Although virtual screening and molecular docking using crystal structures have successfully been used as fast and inexpensive tools to discover novel opioid drugs, molecular dynamics (MD) simulations contribute crucial insights into protein dynamics in drug discovery that cannot be captured using most computer‐aided drug design (CADD) methods (e.g. see Ganesan et al., 2017, Miao and McCammon, 2016, and Tautermann et al., 2015, for recent reviews highlighting the importance of MD in drug design). While efforts have been made to incorporate dynamics into traditional CADD techniques (e.g. docking with flexible protein sidechains; Meiler and Baker, 2006; Morris et al., 2009), MD simulations are necessary to capture ligand‐induced conformational changes and to obtain a more realistic picture of the function of highly dynamic proteins such as opioid receptors and all other GPCRs. In addition to helping to understand how an antagonist or agonist binds to the orthosteric site of opioid receptors (i.e. the binding site of endogenous ligands), and either inactivates or activates the receptor, MD simulations provide important insights into the development of allosteric (i.e. molecules that bind at a secondary binding site) and functionally selective (i.e. biased signalling towards a specific pathway) modulators. In fact, a thorough understanding of the pharmacology of opioid receptors, as well as other GPCRs, requires more structural information than is available via crystal structures, as GPCRs naturally exist as an ensemble of different conformations in cells, and this conformational variability can be captured at an atomic resolution using MD simulations. Here, we discuss four areas in which MD simulations have provided unique insights into our understanding of the function of opioid receptors: (i) binding of sodium to the allosteric site; (ii) dynamics of ligand–receptor and receptor‐receptor interactions at both the ligand‐ and G protein‐binding sites; (iii) binding of novel ligands to opioid receptors; and (iv) oligomerization of opioid receptors.

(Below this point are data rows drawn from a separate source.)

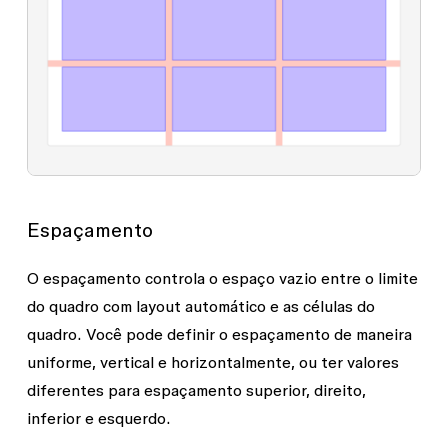
Espaçamento
O espaçamento controla o espaço vazio entre o limite
do quadro com layout automático e as células do
quadro. Você pode definir o espaçamento de maneira
uniforme, vertical e horizontalmente, ou ter valores
diferentes para espaçamento superior, direito,
inferior e esquerdo.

Binding pathway of sodium to its allosteric site

Over 40 years ago, sodium at physiological concentrations was found to inhibit the binding of agonists, but not antagonists, to μ receptors (Pert et al., 1973; Pasternak and Snyder, 1975). Later experiments in brain homogenates found that sodium similarly inhibits agonist binding to δ receptors and to a lesser extent, κ receptors (Werling et al., 1986). This so‐called ‘sodium effect’ was later identified in a number of other GPCRs (Katritch et al., 2014). While early mutagenesis experiments identified D2.50 as a crucial residue for sodium‐mediated inhibition, the high‐resolution crystal structure of the antagonist‐bound A2A adenosine receptor (PDB:4EIY) provided the first evidence of sodium binding at the so‐called ‘allosteric sodium binding site’ lined by two highly conserved residues in rhodopsin‐like GPCRs: D2.50 and S3.39 (Liu et al., 2012). To facilitate a direct comparison between different GPCRs, the Ballesteros‐Weinstein numbering scheme, where the first number indicates the transmembrane (TM) helix and the second number indicates the relative position to the most conserved residue in that helix, is used throughout (Ballesteros and Weinstein, 1995). Two high‐resolution, antagonist‐bound δ receptor crystal structures, specifically, naltrindole‐bound (PDB:4N6H at 1.80 Å resolution) and DIPP‐NH2‐bound (PDB:4RWD at 2.70 Å resolution), also revealed a sodium ion bound to the same site where the ion is stabilized by a salt‐bridge to the D2.50 sidechain and polar interactions to the sidechains of N3.35 and S3.39, as well as two water molecules (Figure 1C). While the resolution of the available crystal structures of inactive μ and κ receptors was insufficient to resolve a sodium ion at the allosteric binding site, the few available crystal structures of activated GPCRs, including the μ receptor, show that the sodium binding site is collapsed relative to that of inactive structures (Katritch et al., 2014).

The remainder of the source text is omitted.